- [LISTED ENTRIES]:

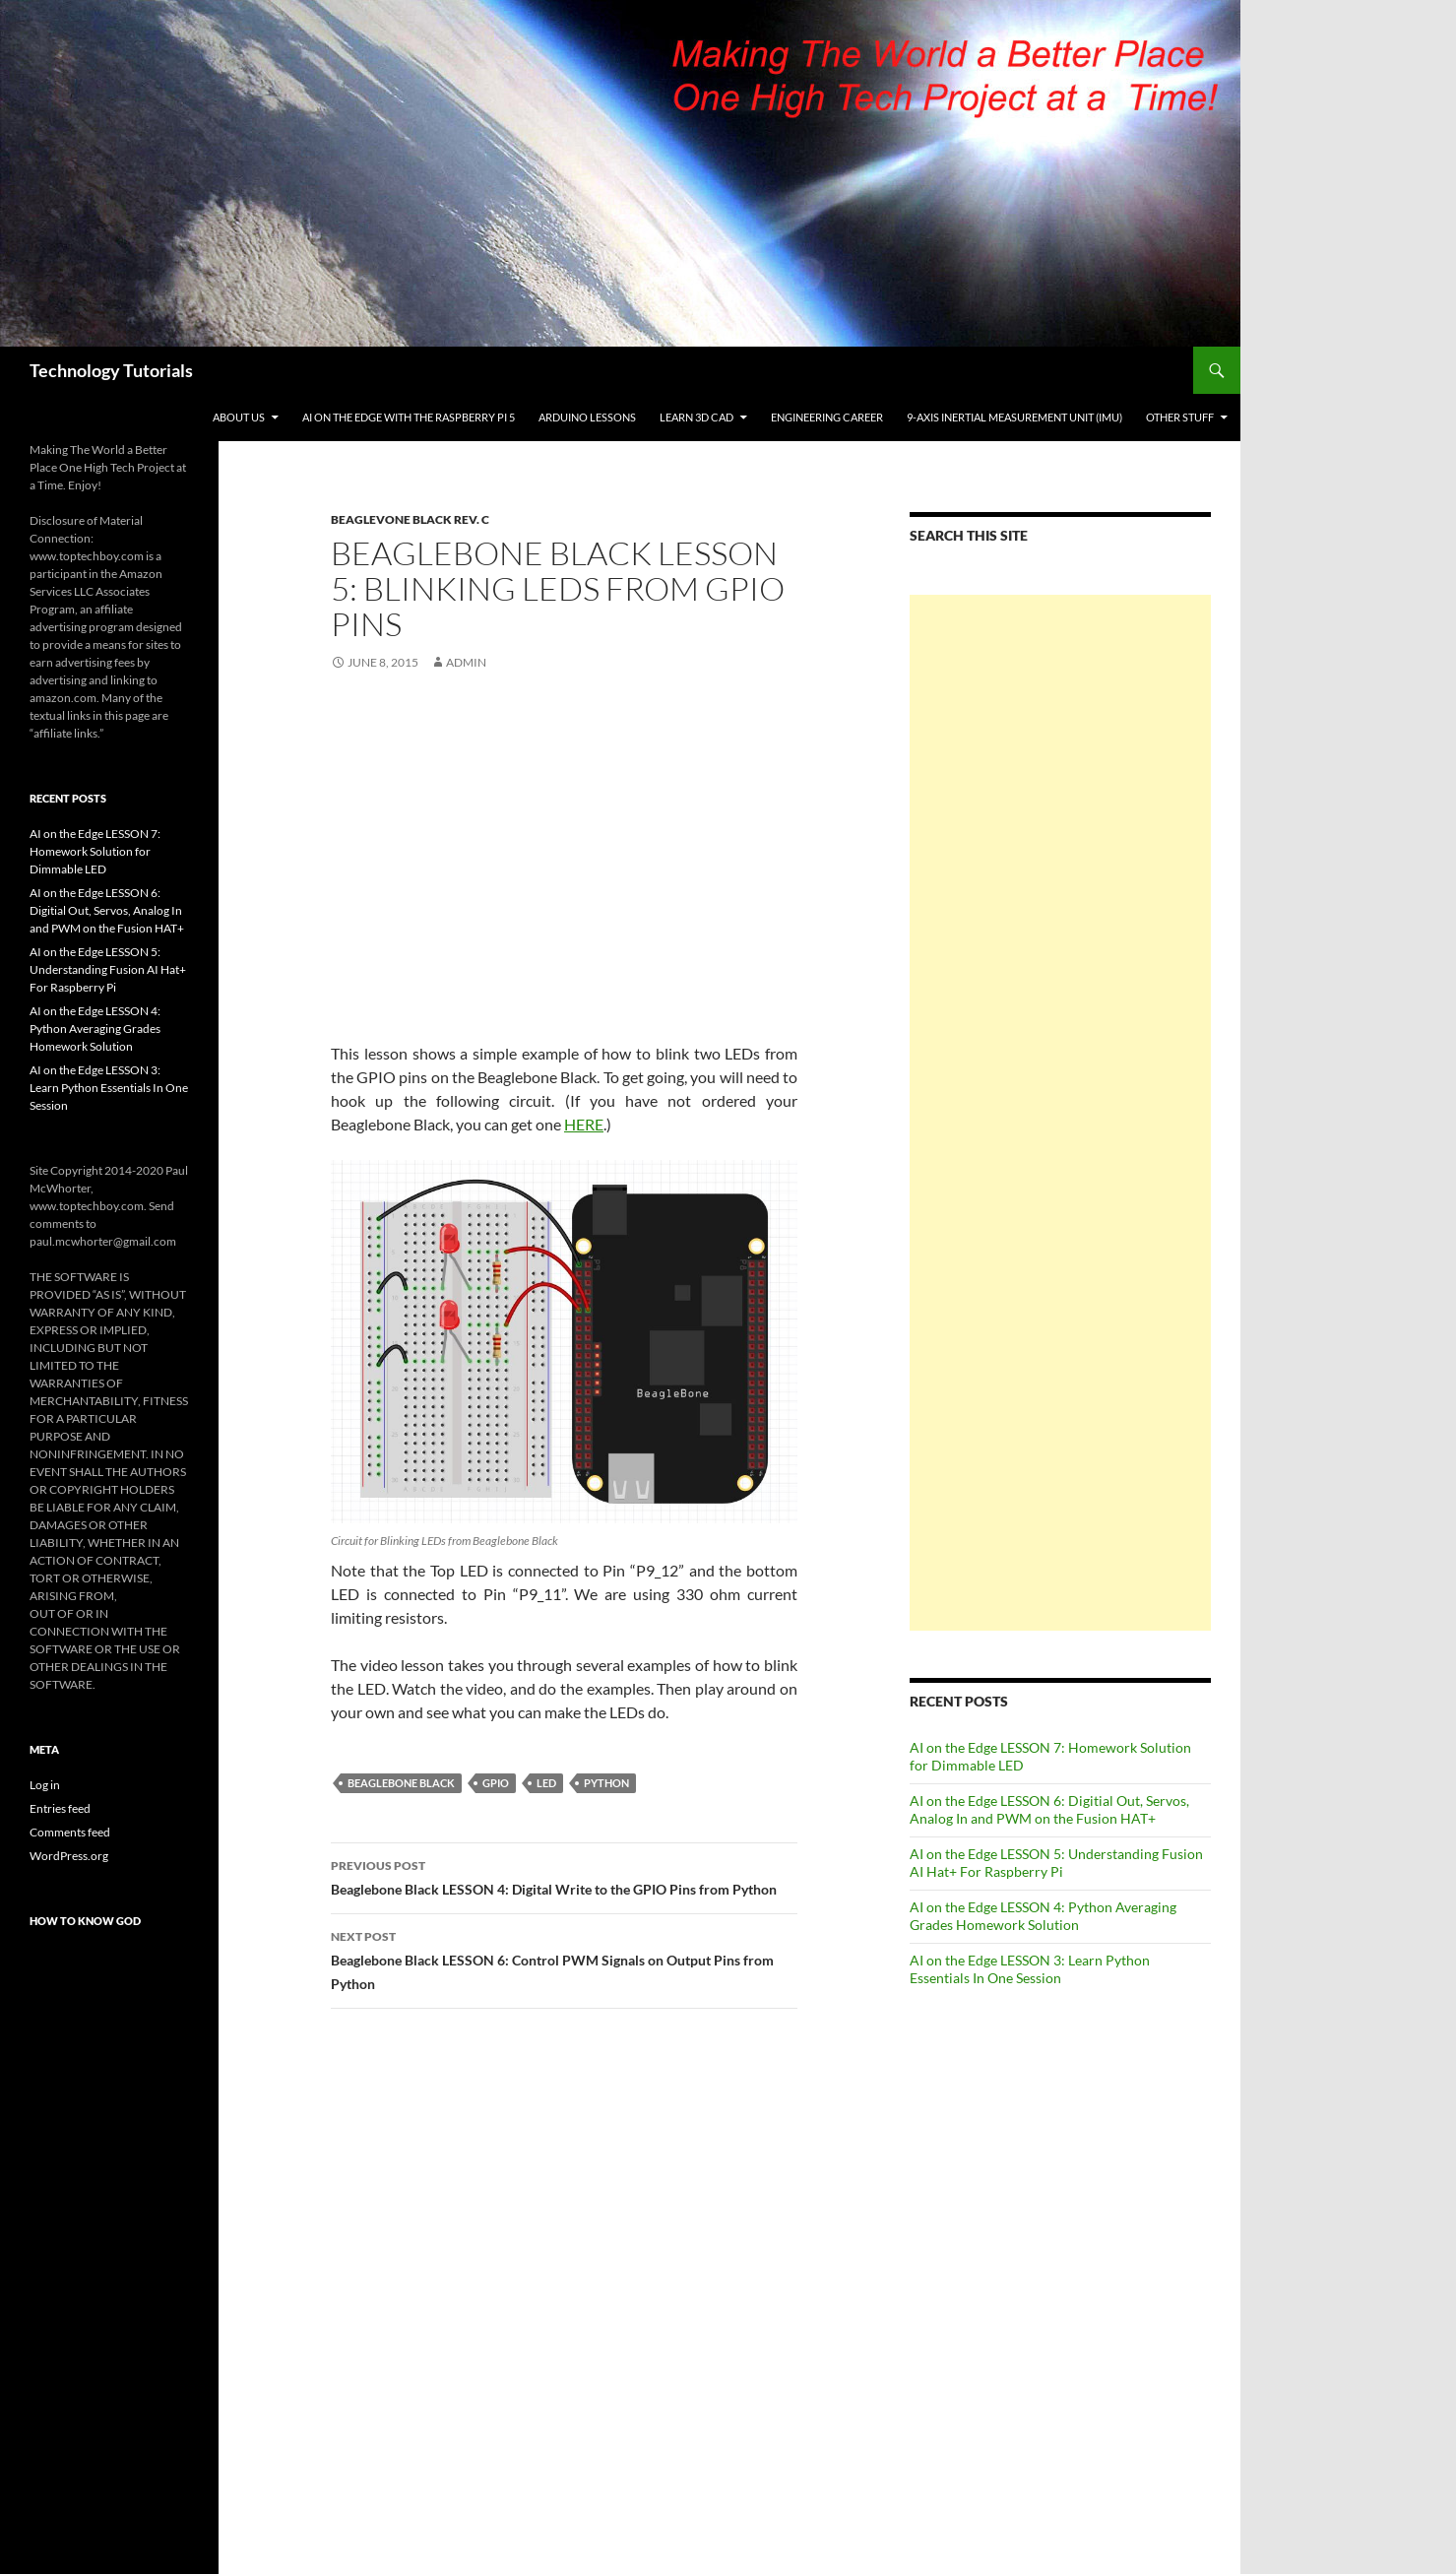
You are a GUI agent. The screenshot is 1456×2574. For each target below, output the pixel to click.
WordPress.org (69, 1855)
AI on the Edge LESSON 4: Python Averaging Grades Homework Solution (1043, 1915)
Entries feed (60, 1808)
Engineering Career (827, 417)
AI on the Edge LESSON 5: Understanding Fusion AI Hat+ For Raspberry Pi (1056, 1862)
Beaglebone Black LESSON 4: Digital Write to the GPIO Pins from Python (564, 1876)
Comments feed (70, 1832)
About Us (239, 417)
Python (606, 1782)
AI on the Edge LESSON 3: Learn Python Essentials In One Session (1030, 1969)
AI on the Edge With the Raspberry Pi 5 (408, 417)
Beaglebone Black (401, 1782)
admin (466, 662)
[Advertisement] (1060, 1113)
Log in (45, 1784)
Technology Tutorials (111, 370)
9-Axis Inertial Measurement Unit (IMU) (1014, 417)
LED (546, 1782)
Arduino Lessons (587, 417)
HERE (583, 1124)
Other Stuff (1180, 417)
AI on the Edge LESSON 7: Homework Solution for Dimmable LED (95, 851)
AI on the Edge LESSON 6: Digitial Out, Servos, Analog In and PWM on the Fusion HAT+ (1049, 1809)
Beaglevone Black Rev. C (410, 519)
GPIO (495, 1782)
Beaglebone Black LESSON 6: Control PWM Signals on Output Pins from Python (564, 1958)
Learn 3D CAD (696, 417)
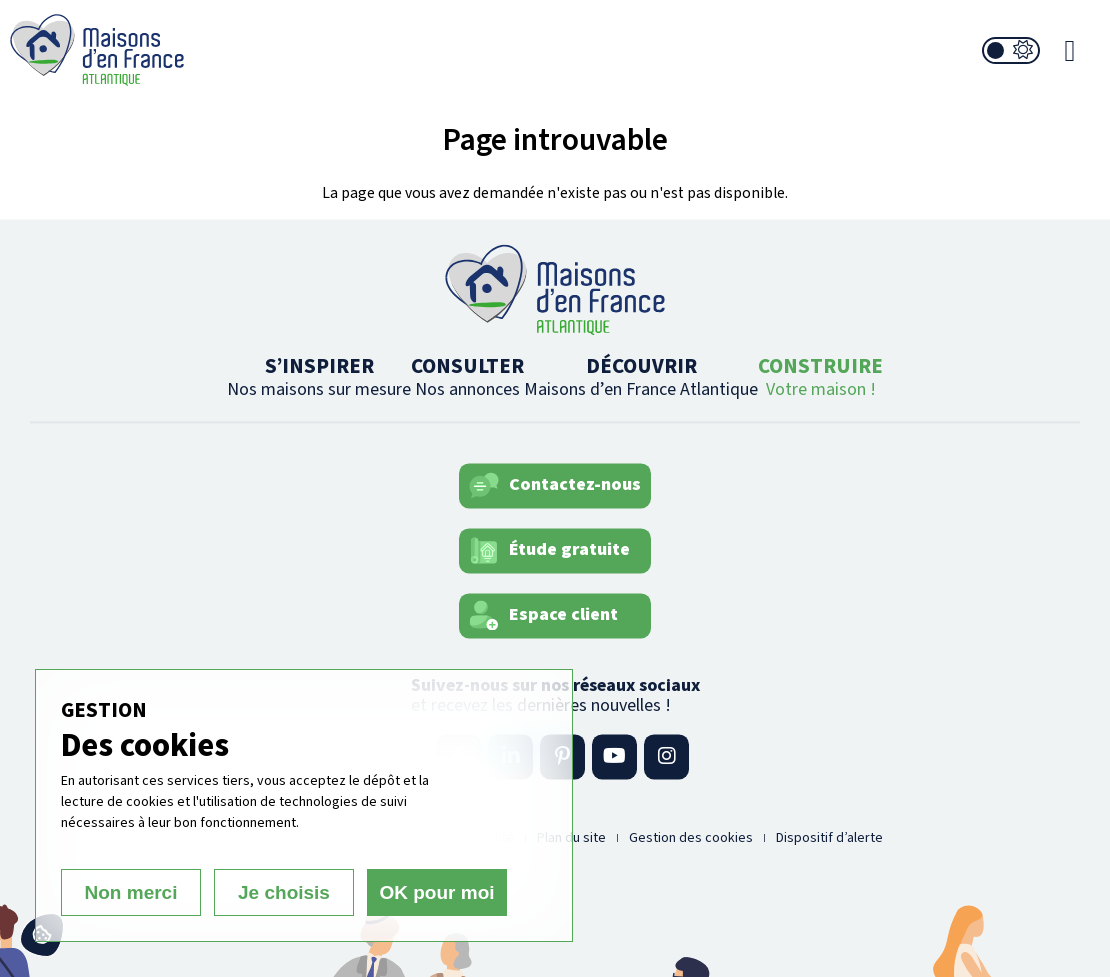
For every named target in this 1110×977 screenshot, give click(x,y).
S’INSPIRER (319, 376)
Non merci (131, 892)
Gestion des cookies (691, 838)
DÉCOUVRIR (641, 376)
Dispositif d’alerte (829, 838)
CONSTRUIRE (820, 376)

- [WHAT THIS TASK INVOLVES]:
Your task is to retype the listing exactly, without its pictures.

- [RESPONSE AREA]:
You are a GUI agent. The screenshot is 1456×2574. For each target below, output the pixel to click.
WordPress.org (69, 1855)
AI on the Edge LESSON 4: Python Averaging Grades Homework Solution (1043, 1915)
Entries feed (60, 1808)
Engineering Career (827, 417)
AI on the Edge LESSON 5: Understanding Fusion AI Hat+ For Raspberry Pi (1056, 1862)
Beaglebone Black LESSON 4: Digital Write to the GPIO Pins from Python (564, 1876)
Comments feed (70, 1832)
About Us (239, 417)
Python (606, 1782)
AI on the Edge LESSON 3: Learn Python Essentials In One Session (1030, 1969)
AI on the Edge With the Raspberry Pi 5 (408, 417)
Beaglebone Black (401, 1782)
admin (466, 662)
[Advertisement] (1060, 1113)
Log in (45, 1784)
Technology Tutorials (111, 370)
9-Axis Inertial Measurement Unit (IMU) (1014, 417)
LED (546, 1782)
Arduino Lessons (587, 417)
HERE (583, 1124)
Other Stuff (1180, 417)
AI on the Edge LESSON 7: Homework Solution for Dimmable LED (95, 851)
AI on the Edge LESSON 6: Digitial Out, Servos, Analog In and PWM on the Fusion HAT+ (1049, 1809)
Beaglevone Black Rev. C (410, 519)
GPIO (495, 1782)
Beaglebone Black LESSON 6: Control PWM Signals on Output Pins from Python (564, 1958)
Learn 3D CAD (696, 417)
For every named target in this 1110×977 screenshot, give click(x,y).
S’INSPIRER (319, 376)
Non merci (131, 892)
Gestion des cookies (691, 838)
DÉCOUVRIR (641, 376)
Dispositif d’alerte (829, 838)
CONSTRUIRE (820, 376)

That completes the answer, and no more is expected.